La terra del «caciocavallo benedetto»

La provincia di Isernia, ricca di tratturi, sentieri in cui transitano le greggi durante la transumanza, offre innanzitutto formaggi come il burrino, il cacio, la ricotta, il pecorino, il caciocavallo e la celebre stracciata.
Tra i formaggi più rinomati c’è il «marcetto», che è un formaggio piccante. Ma qui, come in tutti i luoghi dove la conservazione degli alimenti era vitale, si producono anche salumi, tra cui la «Ventricina» e lo «Sfarriccio», preparato con il sangue suino, le noci, i pinoli, l’uva sultanina, scorze di arancia, cacao e farro.
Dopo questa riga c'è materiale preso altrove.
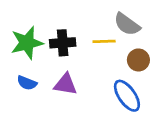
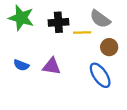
green star: (27, 43) -> (21, 18), moved, turned 30
black cross: (63, 43) -> (58, 22), moved

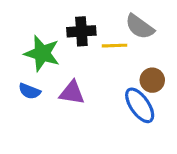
green star: (21, 18) -> (42, 53), moved
brown circle: (109, 47) -> (152, 80), moved

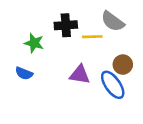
green star: (42, 53) -> (34, 43), size x0.7
purple triangle: (72, 93) -> (80, 75), moved

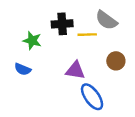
blue ellipse: (113, 85) -> (92, 97), moved

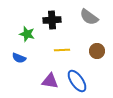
yellow line: (87, 35) -> (62, 50), moved
purple triangle: (75, 70) -> (50, 81), moved

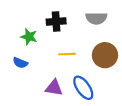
gray semicircle: (89, 17) -> (96, 18), turned -36
brown circle: (97, 51) -> (105, 55), size x1.5

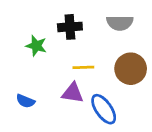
blue semicircle: (20, 63) -> (25, 101), moved
purple triangle: (54, 88) -> (73, 93), moved

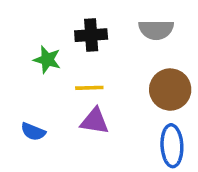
yellow line: (83, 67) -> (89, 88), moved
blue ellipse: (104, 109) -> (172, 146), moved, turned 32

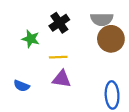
black cross: (91, 35) -> (59, 23), turned -30
brown circle: (170, 90) -> (111, 39), moved

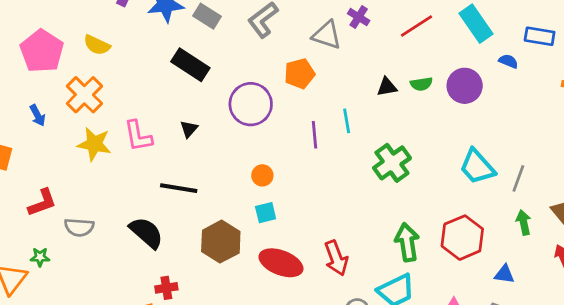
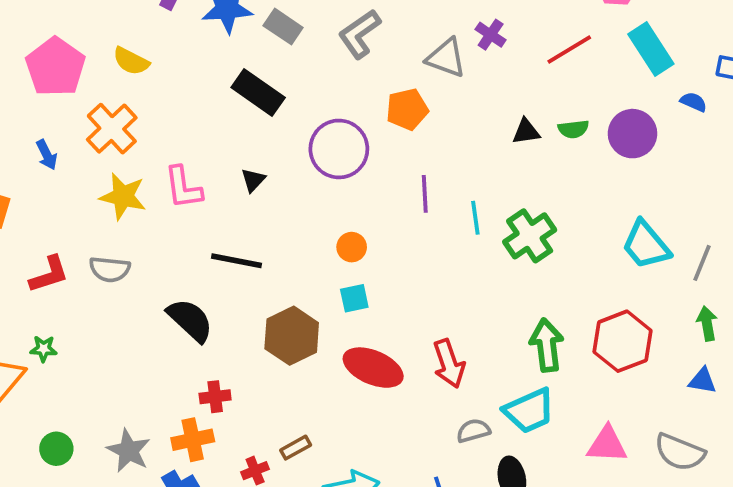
cyan line: (347, 121) -> (475, 218), moved
gray semicircle: (79, 227) -> (110, 269), moved
blue triangle: (504, 274) -> (702, 381), moved

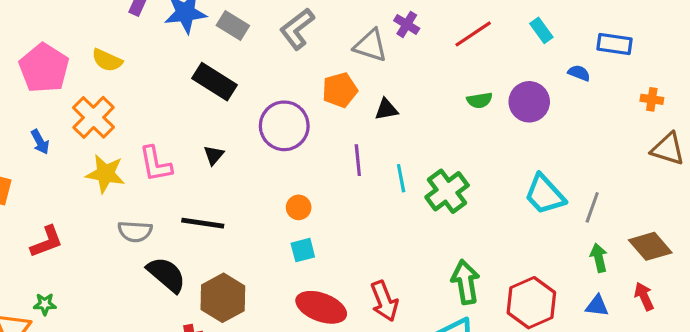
cyan rectangle: (651, 49) -> (541, 30), size x0.6
black triangle: (526, 132) -> (386, 109), moved
gray semicircle: (110, 269) -> (135, 231), moved
brown hexagon: (292, 336) -> (223, 298), moved
red hexagon: (622, 341) -> (531, 303), moved

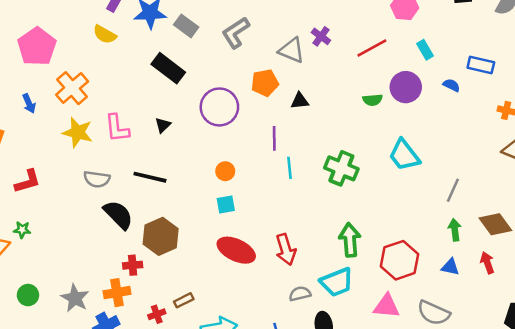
yellow semicircle: (107, 60) -> (105, 34), moved
purple circle: (529, 102) -> (406, 87), moved
cyan line: (401, 178) -> (289, 168), moved
green cross: (447, 191) -> (341, 168), turned -36
cyan trapezoid: (545, 194) -> (404, 155), moved

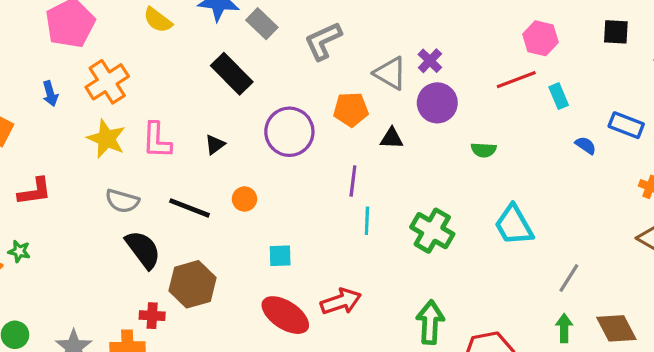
red line: (372, 48) -> (516, 80), moved
purple circle: (406, 87) -> (437, 103), moved
orange circle: (225, 171) -> (244, 199), moved
red arrow: (286, 249) -> (341, 301), moved, turned -100

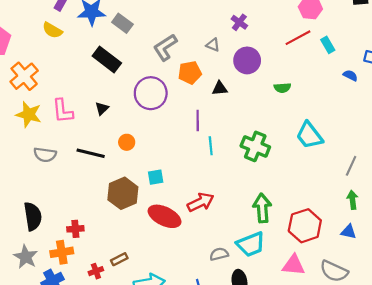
gray L-shape: (323, 41) -> (165, 47), moved
purple cross: (430, 61) -> (239, 22), moved
gray triangle: (390, 73) -> (213, 45), size x0.6
black semicircle: (143, 250) -> (33, 216), moved, turned 36
brown hexagon: (193, 284) -> (123, 193), moved

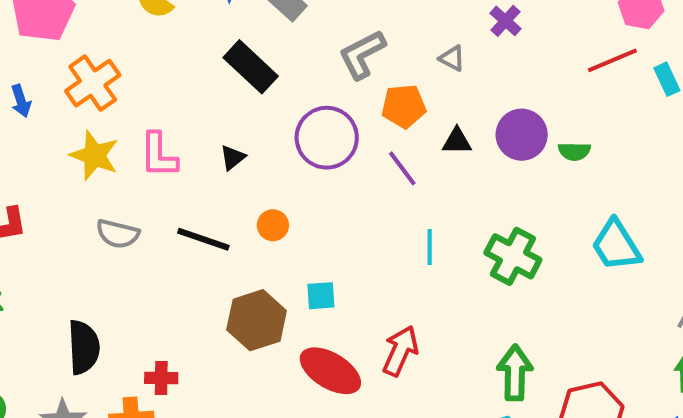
purple circle: (247, 60) -> (522, 135), moved
purple line: (198, 120) -> (402, 168), moved, turned -42
red arrow: (201, 202) -> (400, 351), turned -45

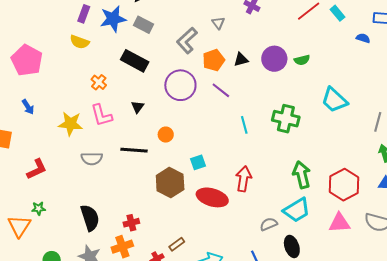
gray triangle: (452, 58) -> (218, 23), moved, turned 40
orange cross: (93, 83) -> (99, 82), moved, size x0.6
black triangle: (457, 141) -> (241, 59), moved

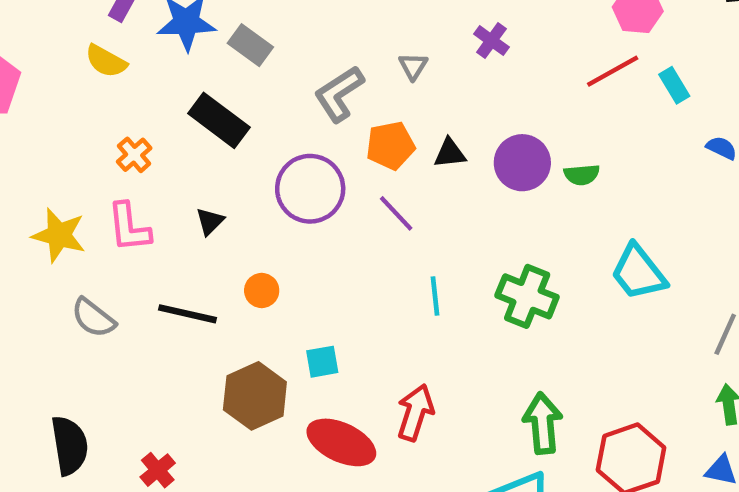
gray semicircle: (92, 159) -> (93, 318), turned 30
red cross: (131, 223) -> (158, 470), turned -35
Tra i piatti tipici, le specialità sono a base di carne ovina e caprina come le teste di agnello e capretto al forno. Una ricetta tipica del territorio è poi la «Pezzata» che richiede 1 kg di carne di pecora (preferibilmente di coscia o di spalla), 4 patate di media grandezza, 2 pomodori, peperoncino piccante, un mazzetto di odori dell’orto, sale e fette di pane casereccio. La carne di pecora viene tagliata a pezzi quindi sgrassata, facendola bollire per una decina di minuti. La si pone poi in un tegame a chiusura ermetica, coperta d’acqua fredda. Lo strumento per l’uso si chiama u’ cutrlloccia ed è un caldaio di rame stagnato, posto sul treppiede sopra il fuoco di legna. Si porta quindi ad ebollizione, schiumando di tanto in tanto. Completata la “schiumatura”, si aggiungono le patate, lavate e tagliate a pezzi, il sedano e i pomodori. Si insaporisce di sale e di peperoncino e si lascia cuocere per almeno quattro ore, a recipiente coperto e a fuoco lento, mescolando di tanto in tanto. Quando l’acqua si sarà quasi asciugata si serva la «Pezzata» con fette di pane casereccio.
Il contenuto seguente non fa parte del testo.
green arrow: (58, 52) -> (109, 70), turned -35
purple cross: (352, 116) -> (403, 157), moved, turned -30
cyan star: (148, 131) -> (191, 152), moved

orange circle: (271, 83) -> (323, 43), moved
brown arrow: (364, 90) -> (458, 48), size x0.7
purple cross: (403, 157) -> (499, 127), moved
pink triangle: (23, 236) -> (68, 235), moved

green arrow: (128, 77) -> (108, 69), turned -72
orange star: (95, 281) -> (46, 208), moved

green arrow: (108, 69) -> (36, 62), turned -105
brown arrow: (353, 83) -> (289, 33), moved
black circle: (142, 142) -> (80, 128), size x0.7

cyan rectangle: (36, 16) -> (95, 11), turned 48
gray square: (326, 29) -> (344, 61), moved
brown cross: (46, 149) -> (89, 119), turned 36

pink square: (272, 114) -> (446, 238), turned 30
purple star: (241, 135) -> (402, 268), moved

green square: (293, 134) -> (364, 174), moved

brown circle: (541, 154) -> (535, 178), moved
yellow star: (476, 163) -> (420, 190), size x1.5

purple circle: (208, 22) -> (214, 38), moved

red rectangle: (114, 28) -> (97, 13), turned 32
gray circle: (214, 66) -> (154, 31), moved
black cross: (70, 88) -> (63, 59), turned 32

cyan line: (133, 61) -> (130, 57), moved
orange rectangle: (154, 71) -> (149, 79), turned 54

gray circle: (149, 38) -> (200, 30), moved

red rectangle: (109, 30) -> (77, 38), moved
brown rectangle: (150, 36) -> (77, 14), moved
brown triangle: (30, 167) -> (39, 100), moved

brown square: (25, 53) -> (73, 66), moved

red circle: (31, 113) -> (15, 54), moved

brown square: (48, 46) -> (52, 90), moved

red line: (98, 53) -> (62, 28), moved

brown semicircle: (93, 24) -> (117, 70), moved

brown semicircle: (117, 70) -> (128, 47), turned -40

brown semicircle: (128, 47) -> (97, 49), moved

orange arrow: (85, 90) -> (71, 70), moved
Per i dolci, la scelta vada poi sulle mandorle confettate ricce, come quelle che realizza Carosella (corso Vittorio Emanuele, 235) ad Agnone, una delle migliori pasticcerie d’Italia, fondata nel 1839. Squisite anche le «Paste Imperiali» (soffice pan di Spagna farcito con crema o cioccolato), e le «Ostie di Agnone» (cialde farcite con mandorle tostate, noci, cioccolato e miele).
Da souvenir sono il «Torrone Carosella» con mandorle e zucchero ricoperto da cioccolato fondente e i tipici mostaccioli. Sempre ad Agnone, è imperdibile il Caseificio Di Nucci Antonio che fa il «Caciocavallo benedetto», ossia con la croce incisa sulla crosta. Un rituale che si tramanda da 10 generazioni: tante ne sono trascorse dal 1662, anno a cui si fa risalire la tradizione pastorale di Capracotta. Ma qui merita anche la Stracciata, formaggio fresco a pasta filata. Una loro specialità è poi il «Caciosalame» insieme alla soppressata rivestita con pasta di caciocavallo in vendita ad Agnone (via Roma, 12) e a Isernia (corso Garibaldi, 24).
A Carovilli si trova invece il Il Pastore Serafino ovvero Serafino D’Andrea e sua moglie, che preparano il Caciocavallo secondo regole che si perdono nella notte dei tempi e la tradizionale «Manteca» (pasta filata con cuore di burro). Da scoprire sono poi i salumi di Antonelli a Castel Del Giudice, una località a 800 metri di quota. Tra le specialità di Angelo e Milena, lo «Sprusciat», una soppressa di carne scelta di suino che deve il nome alla forma schiacciata e pressata, dal sapore molto intenso. Si parte!